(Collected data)

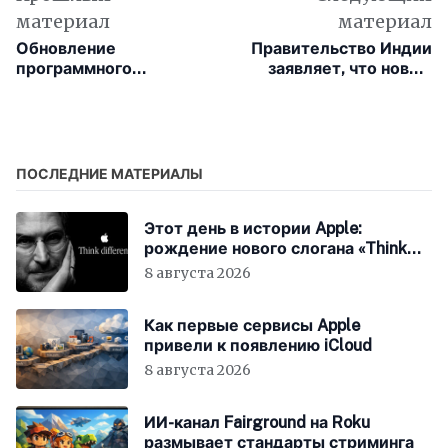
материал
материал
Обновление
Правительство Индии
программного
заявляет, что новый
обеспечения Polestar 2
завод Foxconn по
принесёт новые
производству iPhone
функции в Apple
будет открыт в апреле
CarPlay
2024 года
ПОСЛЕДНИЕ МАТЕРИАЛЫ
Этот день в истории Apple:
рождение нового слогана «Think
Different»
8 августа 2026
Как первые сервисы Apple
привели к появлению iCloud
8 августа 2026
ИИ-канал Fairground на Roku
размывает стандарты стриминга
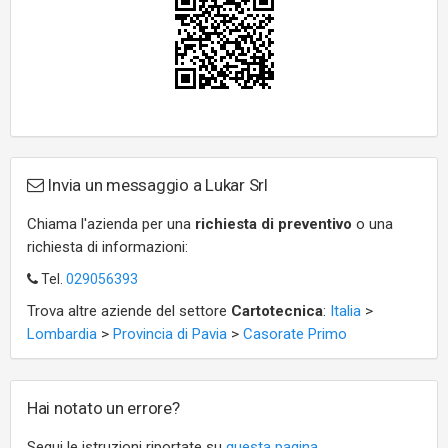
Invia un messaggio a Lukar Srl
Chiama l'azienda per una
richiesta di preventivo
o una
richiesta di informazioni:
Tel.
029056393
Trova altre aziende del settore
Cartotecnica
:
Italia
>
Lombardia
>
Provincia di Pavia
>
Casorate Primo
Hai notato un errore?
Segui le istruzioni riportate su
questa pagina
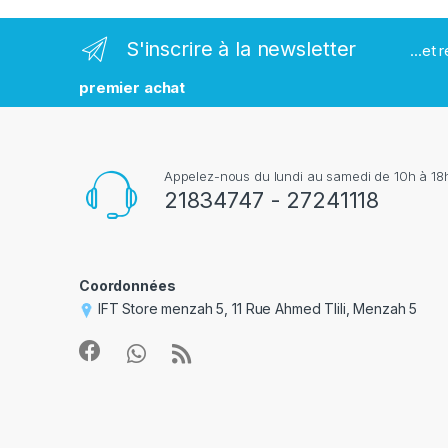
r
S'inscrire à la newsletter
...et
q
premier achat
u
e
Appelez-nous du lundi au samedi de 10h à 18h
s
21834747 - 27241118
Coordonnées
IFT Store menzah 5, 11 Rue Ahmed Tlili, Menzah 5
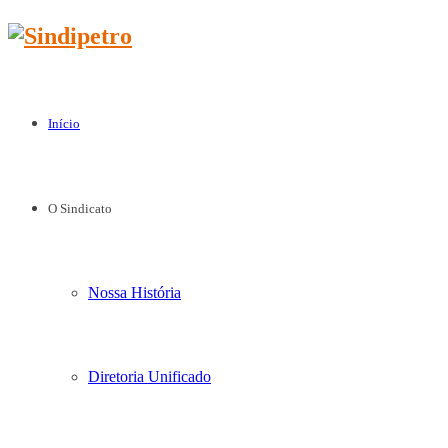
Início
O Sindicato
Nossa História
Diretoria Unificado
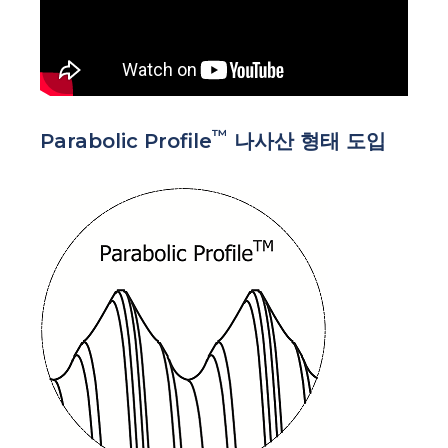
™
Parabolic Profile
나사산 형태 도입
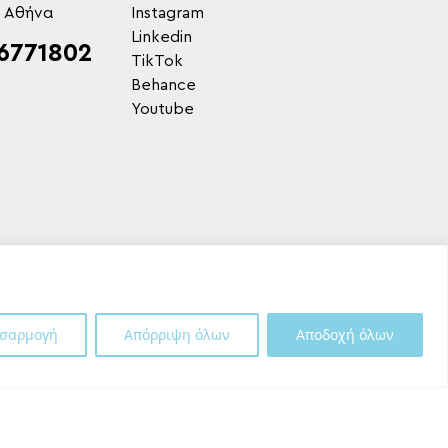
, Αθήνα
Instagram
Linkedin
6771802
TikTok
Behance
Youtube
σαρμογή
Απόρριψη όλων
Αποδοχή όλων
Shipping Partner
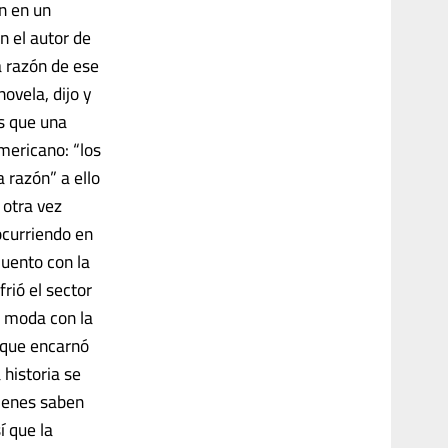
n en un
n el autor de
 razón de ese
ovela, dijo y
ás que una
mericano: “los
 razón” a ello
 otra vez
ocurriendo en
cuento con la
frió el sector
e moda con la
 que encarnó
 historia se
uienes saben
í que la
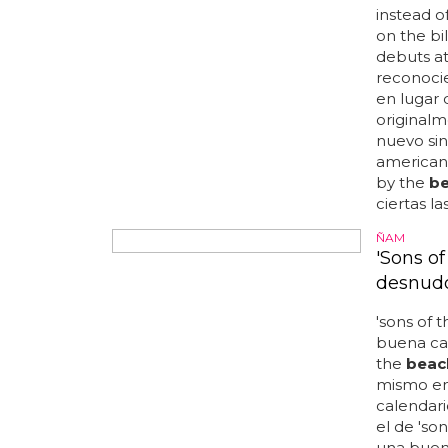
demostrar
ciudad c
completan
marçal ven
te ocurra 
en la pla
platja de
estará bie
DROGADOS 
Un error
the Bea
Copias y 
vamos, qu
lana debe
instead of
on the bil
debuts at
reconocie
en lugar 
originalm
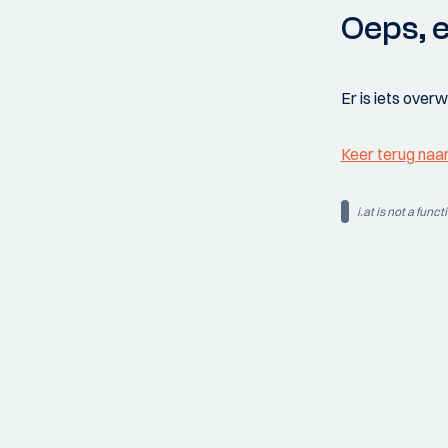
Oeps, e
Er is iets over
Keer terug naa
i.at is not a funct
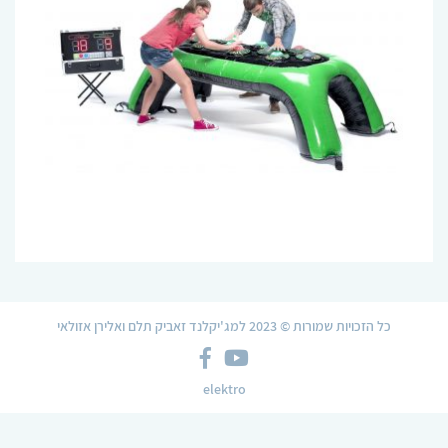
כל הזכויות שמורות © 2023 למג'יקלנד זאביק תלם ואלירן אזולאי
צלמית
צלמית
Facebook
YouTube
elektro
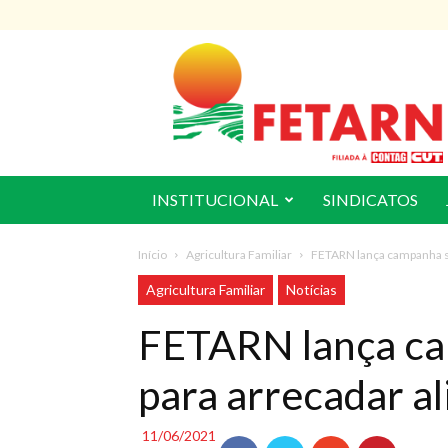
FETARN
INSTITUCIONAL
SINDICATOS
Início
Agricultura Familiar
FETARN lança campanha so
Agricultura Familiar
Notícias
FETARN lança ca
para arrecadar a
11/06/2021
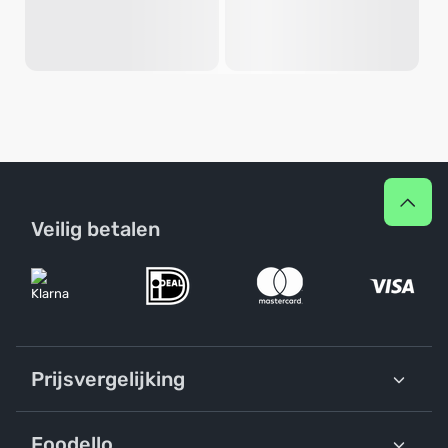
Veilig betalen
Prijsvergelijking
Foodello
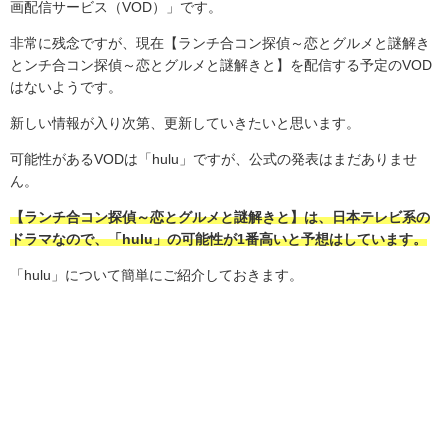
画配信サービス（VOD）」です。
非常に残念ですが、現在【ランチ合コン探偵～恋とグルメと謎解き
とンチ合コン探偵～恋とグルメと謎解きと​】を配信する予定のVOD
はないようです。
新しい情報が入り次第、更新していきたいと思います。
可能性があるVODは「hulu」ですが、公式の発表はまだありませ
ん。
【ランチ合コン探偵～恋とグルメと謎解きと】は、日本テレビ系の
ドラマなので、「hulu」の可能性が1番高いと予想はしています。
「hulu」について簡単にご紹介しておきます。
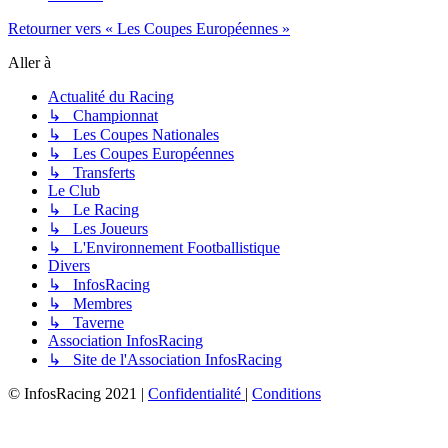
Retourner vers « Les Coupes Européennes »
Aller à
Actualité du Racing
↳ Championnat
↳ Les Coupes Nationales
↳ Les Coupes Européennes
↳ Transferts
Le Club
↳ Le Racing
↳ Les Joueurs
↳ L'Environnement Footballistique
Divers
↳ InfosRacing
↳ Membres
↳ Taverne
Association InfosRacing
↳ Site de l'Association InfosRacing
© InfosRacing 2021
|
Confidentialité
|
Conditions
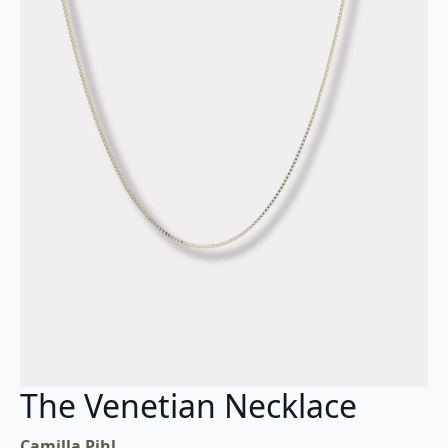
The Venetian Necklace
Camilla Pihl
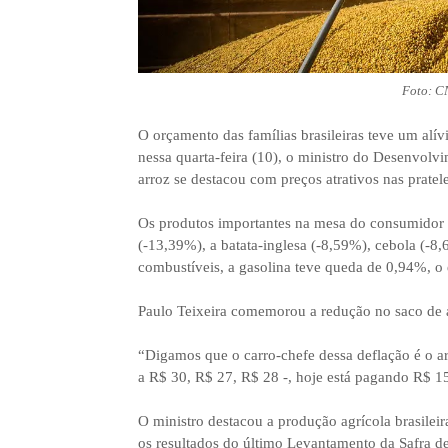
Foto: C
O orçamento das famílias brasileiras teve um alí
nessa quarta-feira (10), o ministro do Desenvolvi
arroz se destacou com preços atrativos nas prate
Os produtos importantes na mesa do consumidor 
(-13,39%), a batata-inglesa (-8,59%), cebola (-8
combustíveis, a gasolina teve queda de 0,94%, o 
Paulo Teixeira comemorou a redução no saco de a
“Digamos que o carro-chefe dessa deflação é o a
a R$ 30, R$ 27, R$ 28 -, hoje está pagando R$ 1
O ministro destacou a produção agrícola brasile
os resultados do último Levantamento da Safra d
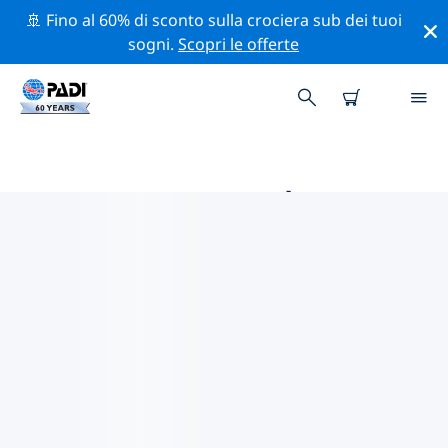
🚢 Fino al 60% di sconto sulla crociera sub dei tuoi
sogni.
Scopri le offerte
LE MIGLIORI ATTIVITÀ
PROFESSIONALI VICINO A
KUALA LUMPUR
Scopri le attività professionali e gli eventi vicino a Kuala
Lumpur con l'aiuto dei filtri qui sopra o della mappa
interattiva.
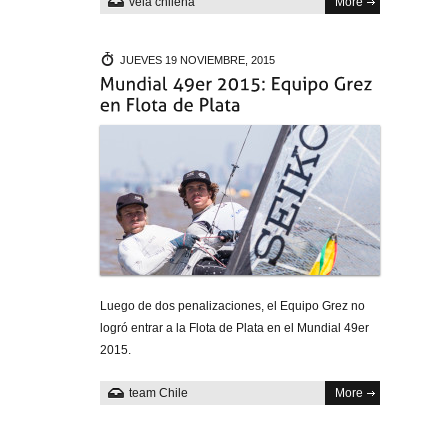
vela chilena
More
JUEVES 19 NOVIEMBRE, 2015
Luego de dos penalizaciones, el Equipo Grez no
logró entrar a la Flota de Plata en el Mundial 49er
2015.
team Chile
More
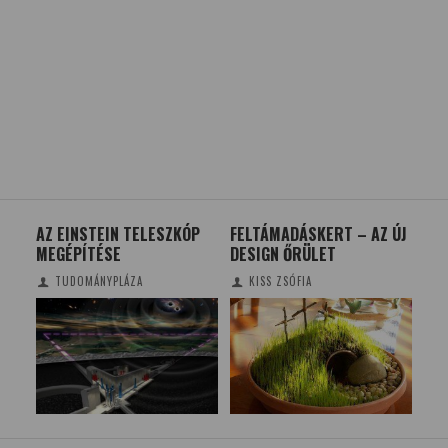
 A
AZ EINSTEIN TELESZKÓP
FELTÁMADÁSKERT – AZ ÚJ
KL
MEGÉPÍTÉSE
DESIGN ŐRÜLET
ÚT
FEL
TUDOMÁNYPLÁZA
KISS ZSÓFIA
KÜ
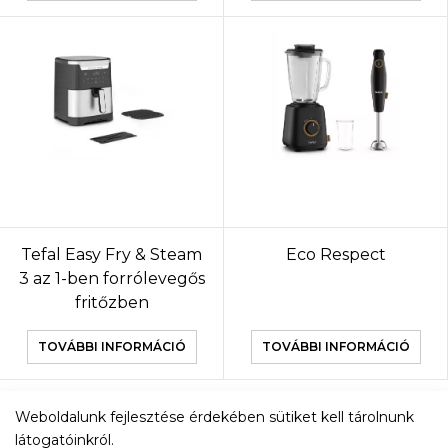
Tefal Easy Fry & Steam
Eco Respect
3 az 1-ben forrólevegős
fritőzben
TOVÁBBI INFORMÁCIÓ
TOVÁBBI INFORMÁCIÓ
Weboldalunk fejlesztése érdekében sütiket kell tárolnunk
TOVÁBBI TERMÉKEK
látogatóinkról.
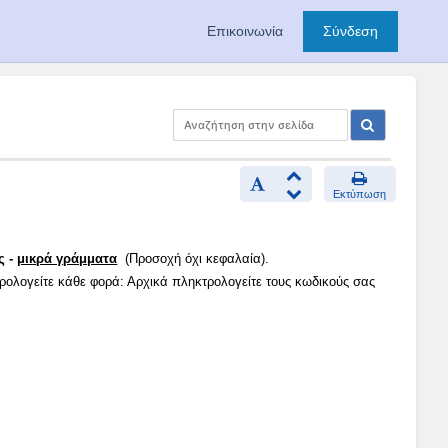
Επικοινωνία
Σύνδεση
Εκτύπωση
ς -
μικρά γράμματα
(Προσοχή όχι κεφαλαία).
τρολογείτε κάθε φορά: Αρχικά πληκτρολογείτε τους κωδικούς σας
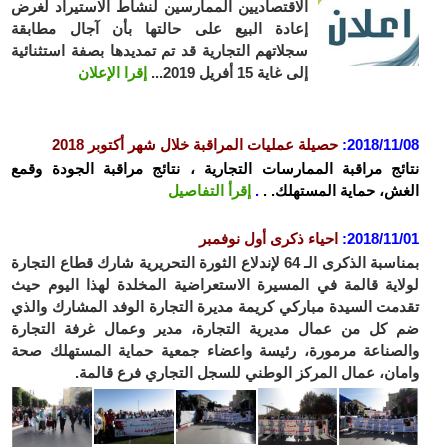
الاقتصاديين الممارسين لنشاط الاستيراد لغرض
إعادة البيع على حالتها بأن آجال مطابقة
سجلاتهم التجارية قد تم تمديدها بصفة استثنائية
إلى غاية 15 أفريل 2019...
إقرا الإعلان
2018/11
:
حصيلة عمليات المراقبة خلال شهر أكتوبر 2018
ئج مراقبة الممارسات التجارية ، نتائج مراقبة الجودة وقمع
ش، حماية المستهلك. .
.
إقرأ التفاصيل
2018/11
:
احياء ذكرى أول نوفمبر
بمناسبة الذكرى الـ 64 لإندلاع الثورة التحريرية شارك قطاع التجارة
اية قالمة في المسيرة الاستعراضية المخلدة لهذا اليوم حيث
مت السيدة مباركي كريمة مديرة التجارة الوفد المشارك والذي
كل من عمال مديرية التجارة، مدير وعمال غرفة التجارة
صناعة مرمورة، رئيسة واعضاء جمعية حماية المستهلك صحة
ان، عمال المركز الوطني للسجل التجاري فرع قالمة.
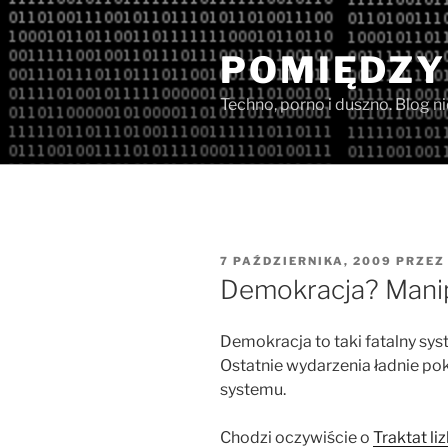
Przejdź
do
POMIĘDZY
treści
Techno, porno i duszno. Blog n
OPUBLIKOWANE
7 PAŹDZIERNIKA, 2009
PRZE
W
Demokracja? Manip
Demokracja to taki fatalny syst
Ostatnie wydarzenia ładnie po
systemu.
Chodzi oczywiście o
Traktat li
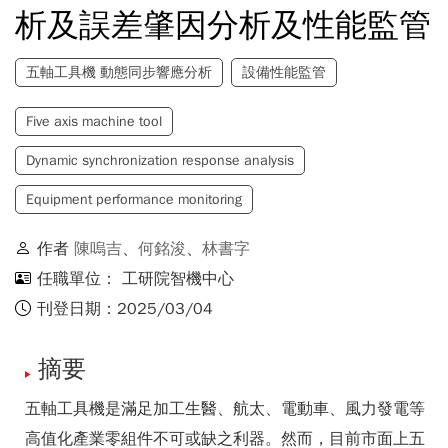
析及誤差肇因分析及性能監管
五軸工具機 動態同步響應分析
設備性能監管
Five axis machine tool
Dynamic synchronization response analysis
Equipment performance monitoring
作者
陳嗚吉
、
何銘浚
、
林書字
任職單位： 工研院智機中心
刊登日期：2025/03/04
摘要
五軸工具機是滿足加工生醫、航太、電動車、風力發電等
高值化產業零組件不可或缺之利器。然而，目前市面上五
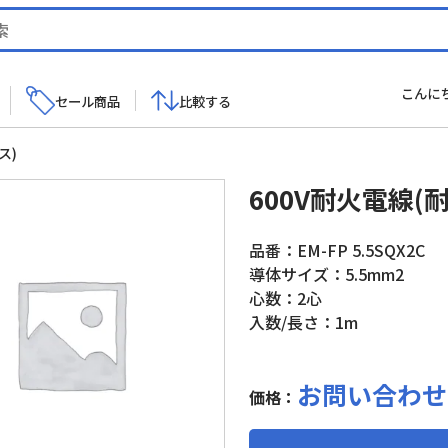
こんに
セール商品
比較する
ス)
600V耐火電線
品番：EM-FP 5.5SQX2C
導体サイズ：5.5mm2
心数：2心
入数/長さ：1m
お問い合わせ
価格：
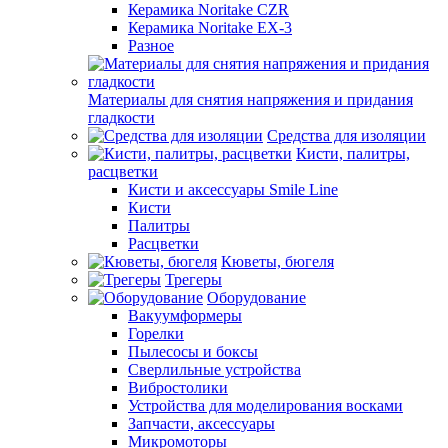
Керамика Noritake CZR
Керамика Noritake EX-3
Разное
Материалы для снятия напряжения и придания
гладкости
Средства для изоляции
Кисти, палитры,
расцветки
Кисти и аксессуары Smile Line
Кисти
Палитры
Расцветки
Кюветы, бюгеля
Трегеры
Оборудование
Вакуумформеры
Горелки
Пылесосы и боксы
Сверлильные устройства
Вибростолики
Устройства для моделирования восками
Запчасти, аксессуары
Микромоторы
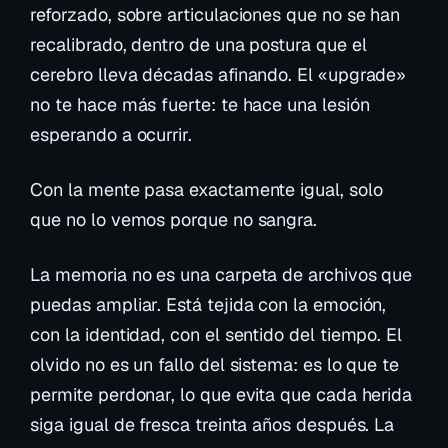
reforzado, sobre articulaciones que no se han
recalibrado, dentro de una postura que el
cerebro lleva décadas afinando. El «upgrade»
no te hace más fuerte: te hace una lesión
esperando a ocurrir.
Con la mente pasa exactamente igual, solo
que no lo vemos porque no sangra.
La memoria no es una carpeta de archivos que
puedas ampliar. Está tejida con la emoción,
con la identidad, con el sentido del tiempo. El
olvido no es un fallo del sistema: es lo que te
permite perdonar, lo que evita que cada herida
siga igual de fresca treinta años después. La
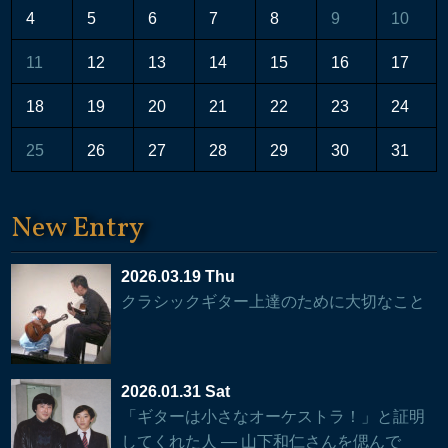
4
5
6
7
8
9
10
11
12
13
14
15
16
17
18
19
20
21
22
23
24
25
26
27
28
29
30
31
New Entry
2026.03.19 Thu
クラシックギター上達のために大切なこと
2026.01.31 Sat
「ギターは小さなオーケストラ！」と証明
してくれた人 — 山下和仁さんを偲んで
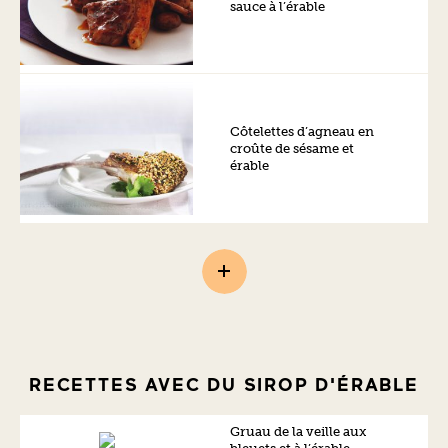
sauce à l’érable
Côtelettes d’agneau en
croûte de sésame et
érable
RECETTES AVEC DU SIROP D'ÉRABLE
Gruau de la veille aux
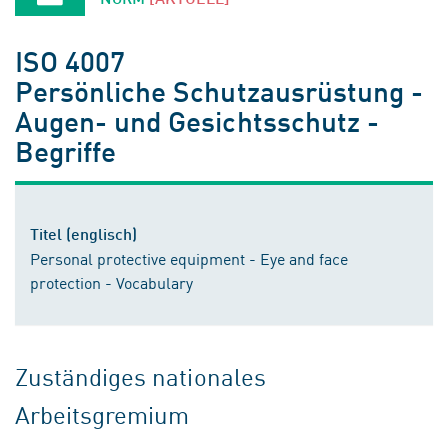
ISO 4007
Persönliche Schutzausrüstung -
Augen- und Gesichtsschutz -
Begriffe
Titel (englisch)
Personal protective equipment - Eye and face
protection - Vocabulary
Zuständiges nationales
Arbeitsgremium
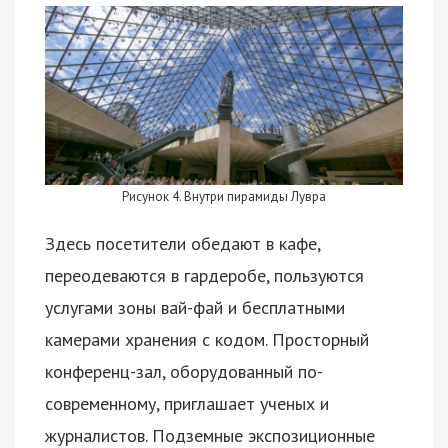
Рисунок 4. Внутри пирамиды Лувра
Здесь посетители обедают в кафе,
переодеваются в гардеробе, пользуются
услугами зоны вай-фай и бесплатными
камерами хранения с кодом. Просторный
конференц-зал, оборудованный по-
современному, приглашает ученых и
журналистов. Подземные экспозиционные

**Task statement**
What lines in the entries above include the string "التجارية"? Return each one.

**Reply to the task**
سجلاتهم التجارية قد تم تمديدها بصفة استثنائية
ئج مراقبة الممارسات التجارية ، نتائج مراقبة الجودة وقمع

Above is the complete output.